Git Product home page Git Product logo

data-virtualization's Introduction

Data-Virtualization (DV) Installation

Companies often try to break down silos by copying disparate data for analysis into central data stores, such as data marts, data warehouses and data lakes. This is costly and prone to error when most manage an average of 400 unique data sources for business intelligence. With data virtualization, you can access data at the source without moving data, accelerating time to value with faster and more accurate queries. In this article, I have documented step-by-step instructions to deploy IBM Data Virtualization on IBM Cloud Pak for Data running on Red Hat OpenShift in Azure.

Assumptions

  • Red Hat OpenShift cluster has access to a high-speed internet connection and can pull images directly from IBM Entitled Registry. If not set up yet, please follow the instructions provided here.
  • IBM Cloud Pak for data Control Plane, Foundational Services are installed and running. If not, please follow the instructions provided here.
  • IBM Cloud Pak for data operator is installed in the “ibm-common-services” namespace, and foundational services are installed in the “cpd-instance” namespace.
  • DV operator will be installed in the “ibm-common-services” namespace, and the DV service will be installed in the “cpd-instance” namespace.
  • Installing for demo purposes and so, the latest version of the software will automatically install on the Red Hat OpenShift cluster. User has knowledge and experience managing Red Hat OpenShift cluster

Pre-Requisite

  • Red Hat OpenShift cluster version 4.6 or later with min 64 vCPU and 256 GB RAM
  • Bastion host with two vCPU and 4GB RAM with Linux OS
  • Internet access for Bastion host and Red Hat OpenShift cluster
  • OpenShift Container Storage (OCS) attached to Red Hat OpenShift cluster. This link will help you determine supported storage. In this demo, I have used OCS Storage.
  • A User with OpenShift Cluster and Project Administrator access

Step 1: Download files from the GitHub repo using the following command.

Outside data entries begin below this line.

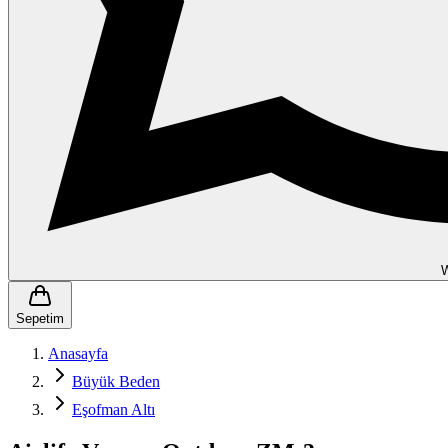
Sepetim
Anasayfa
Büyük Beden
Eşofman Altı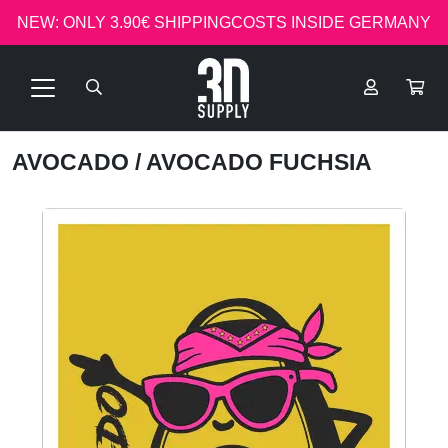
NEW: ONLY 3.90€ SHIPPINGCOSTS INSIDE GERMANY
AVOCADO
/ AVOCADO FUCHSIA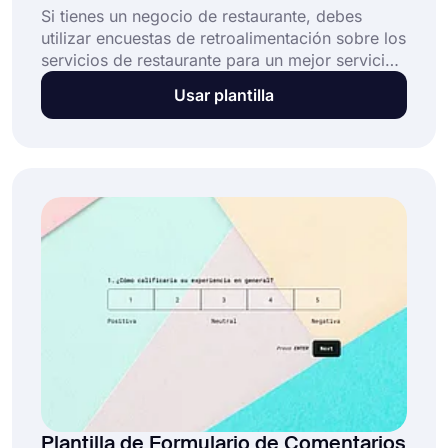
Si tienes un negocio de restaurante, debes
utilizar encuestas de retroalimentación sobre los
servicios de restaurante para un mejor servicio.
Es muy importante recopilar comentarios
Usar plantilla
positivos o negativos de los clientes. Puedes
crearlo utilizando las funciones avanzadas de
forms.app.
Plantilla de Formulario de Comentarios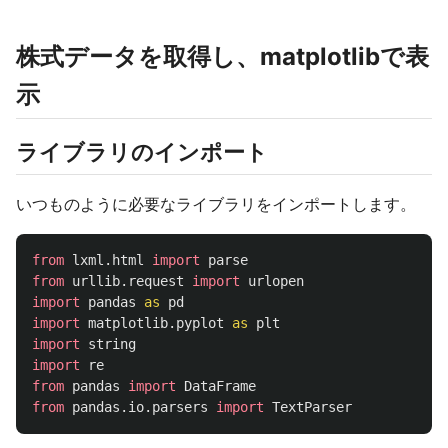
株式データを取得し、matplotlibで表
示
ライブラリのインポート
いつものように必要なライブラリをインポートします。
from
lxml.html
import
parse
from
urllib.request
import
urlopen
import
pandas
as
pd
import
matplotlib.pyplot
as
plt
import
string
import
re
from
pandas
import
DataFrame
from
pandas.io.parsers
import
TextParser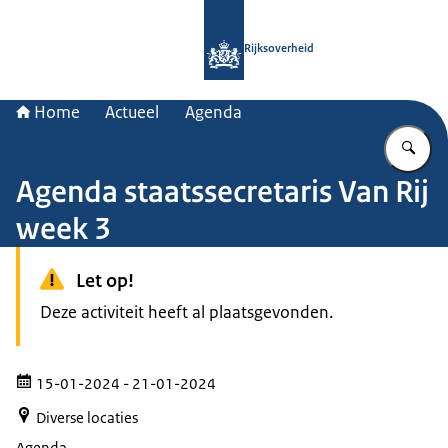
Naar de homepage van Rijksoverheid
Rijksoverheid
Home
Actueel
Agenda
Vu
Agenda staatssecretaris Van Rij
week 3
Let op!
Deze activiteit heeft al plaatsgevonden.
15-01-2024
- 21-01-2024
Diverse locaties
Agenda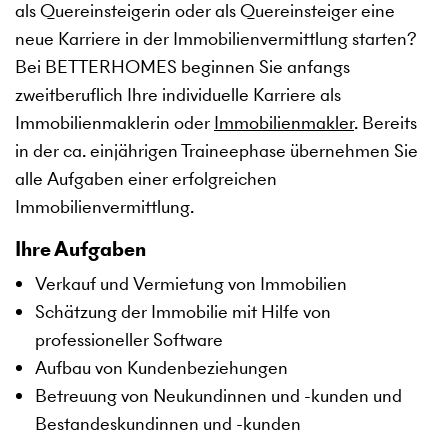
als Quereinsteigerin oder als Quereinsteiger eine
neue Karriere in der Immobilienvermittlung starten?
Bei BETTERHOMES beginnen Sie anfangs
zweitberuflich Ihre individuelle Karriere als
Immobilienmaklerin oder
Immobilienmakler
. Bereits
in der ca. einjährigen Traineephase übernehmen Sie
alle Aufgaben einer erfolgreichen
Immobilienvermittlung.
Ihre Aufgaben
Verkauf und Vermietung von Immobilien
Schätzung der Immobilie mit Hilfe von
professioneller Software
Aufbau von Kundenbeziehungen
Betreuung von Neukundinnen und -kunden und
Bestandeskundinnen und -kunden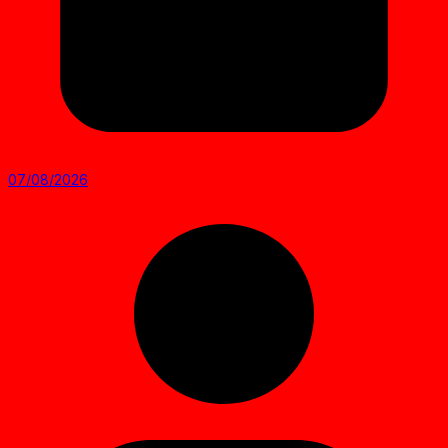
07/08/2026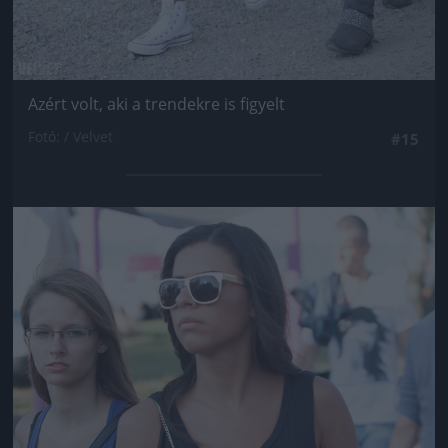
Azért volt, aki a trendekre is figyelt
Fotó: / Velvet
#15
Jön még kép!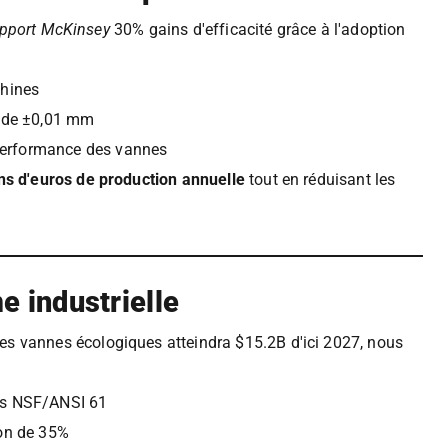
pport McKinsey
30% gains d'efficacité grâce à l'adoption
hines
n de ±0,01 mm
 performance des vannes
ons d'euros de production annuelle
tout en réduisant les
e industrielle
s vannes écologiques atteindra $15.2B d'ici 2027, nous
s NSF/ANSI 61
on de 35%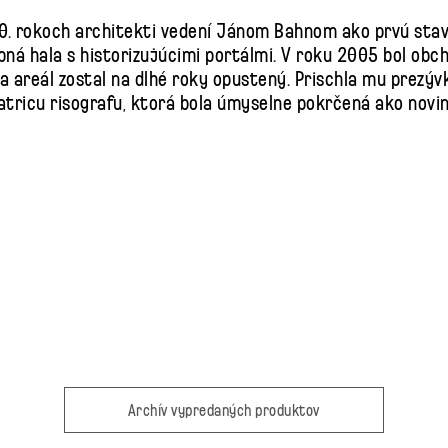
70. rokoch architekti vedení Jánom Bahnom ako prvú sta
upná hala s historizujúcimi portálmi. V roku 2005 bol ob
i a areál zostal na dlhé roky opustený. Prischla mu prezý
tricu risografu, ktorá bola úmyselne pokrčená ako nov
Archív vypredaných produktov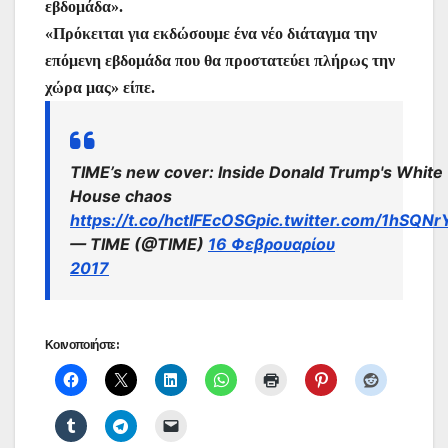
εβδομάδα».
«Πρόκειται για εκδώσουμε ένα νέο διάταγμα την
επόμενη εβδομάδα που θα προστατεύει πλήρως την
χώρα μας» είπε.
TIME’s new cover: Inside Donald Trump's White
House chaos
https://t.co/hctIFEcOSG
pic.twitter.com/1hSQN
— TIME (@TIME)
16 Φεβρουαρίου
2017
Κοινοποιήστε: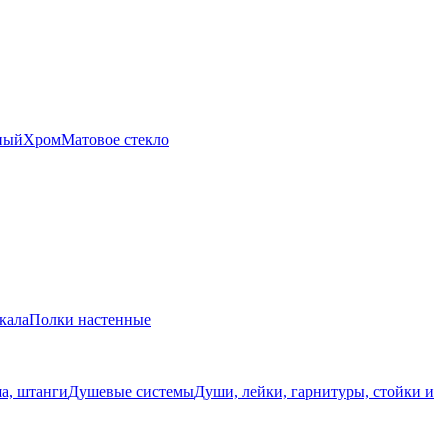
ный
Хром
Матовое стекло
кала
Полки настенные
а, штанги
Душевые системы
Души, лейки, гарнитуры, стойки и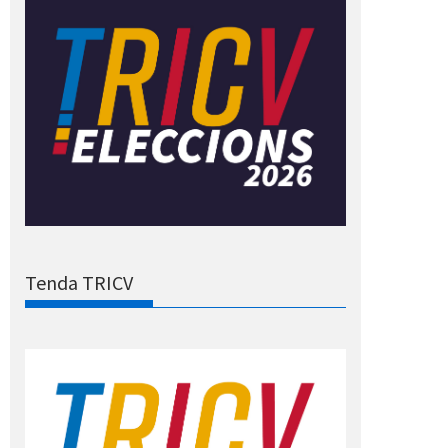
Tenda TRICV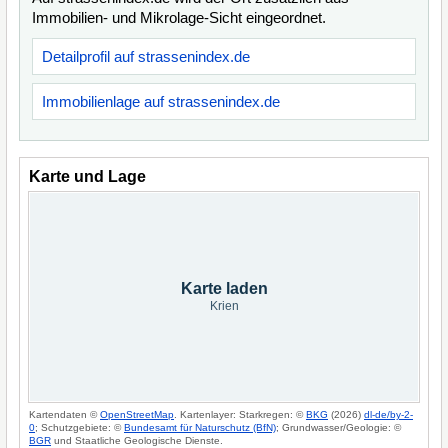
Immobilien- und Mikrolage-Sicht eingeordnet.
Detailprofil auf strassenindex.de
Immobilienlage auf strassenindex.de
Karte und Lage
Karte laden
Krien
Kartendaten ©
OpenStreetMap
. Kartenlayer: Starkregen: ©
BKG
(2026)
dl-de/by-2-
0
; Schutzgebiete: ©
Bundesamt für Naturschutz (BfN)
; Grundwasser/Geologie: ©
BGR
und Staatliche Geologische Dienste.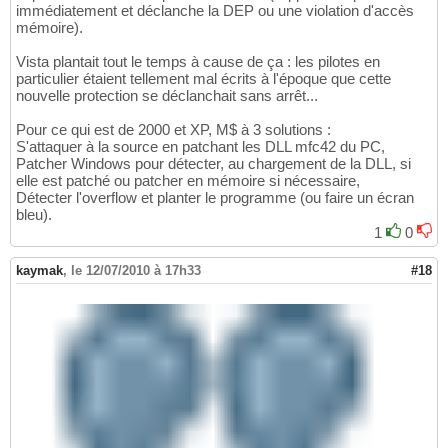
immédiatement et déclanche la DEP ou une violation d'accès
mémoire).
Vista plantait tout le temps à cause de ça : les pilotes en
particulier étaient tellement mal écrits à l'époque que cette
nouvelle protection se déclanchait sans arrêt...
Pour ce qui est de 2000 et XP, M$ à 3 solutions :
S'attaquer à la source en patchant les DLL mfc42 du PC,
Patcher Windows pour détecter, au chargement de la DLL, si
elle est patché ou patcher en mémoire si nécessaire,
Détecter l'overflow et planter le programme (ou faire un écran
bleu).
1
0
kaymak
,
le 12/07/2010 à 17h33
#18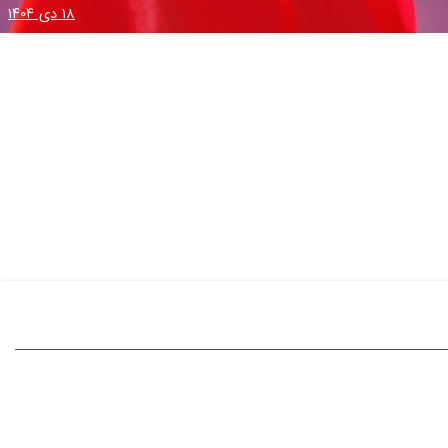
۱۸ دی ۱۴۰۴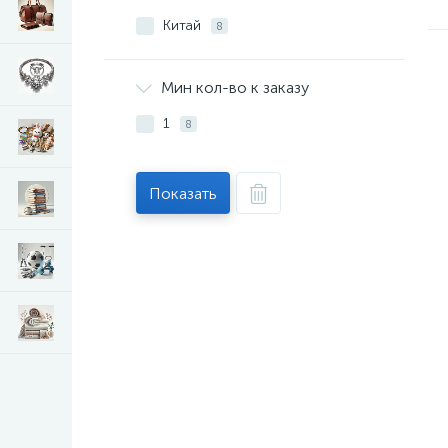
Китай
8
Мин кол-во к заказу
1
8
Показать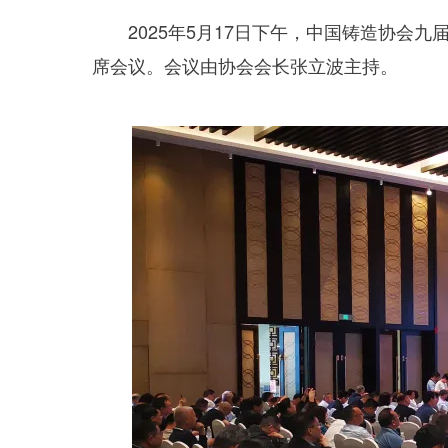
2025年5月17日下午，中国铸造协会九
席会议。会议由协会会长张立波主持。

    git clone https://github.com/kapilrajyaguru/Data-Virtualization.git

After downloading files, switch to the Watson-Knowledge-Catalog-Installation directory.

    cd Data-Virtualization/

Step 2 - Creating an operator subscription for services

  • Create the Db2U operator subscription by running the following command

     oc apply -f db2u-operator.yaml
    
  • Validate that the operator was successfully created.

    Run the following command to confirm that the subscription was triggered:

     oc get sub -n ibm-common-services ibm-db2u-operator -o jsonpath='{.status.installedCSV} {"\n"}'
    

    Verify that the command returns db2u-operator.v1.1.11.

  • Run the following command to confirm that the cluster service version (CSV) is ready:

     oc get csv -n ibm-common-services db2u-operator.v1.1.11 -o jsonpath='{ .status.phase } : { .status.message} {"\n"}'
    

Verify that the command returns Succeeded : install strategy completed with no errors.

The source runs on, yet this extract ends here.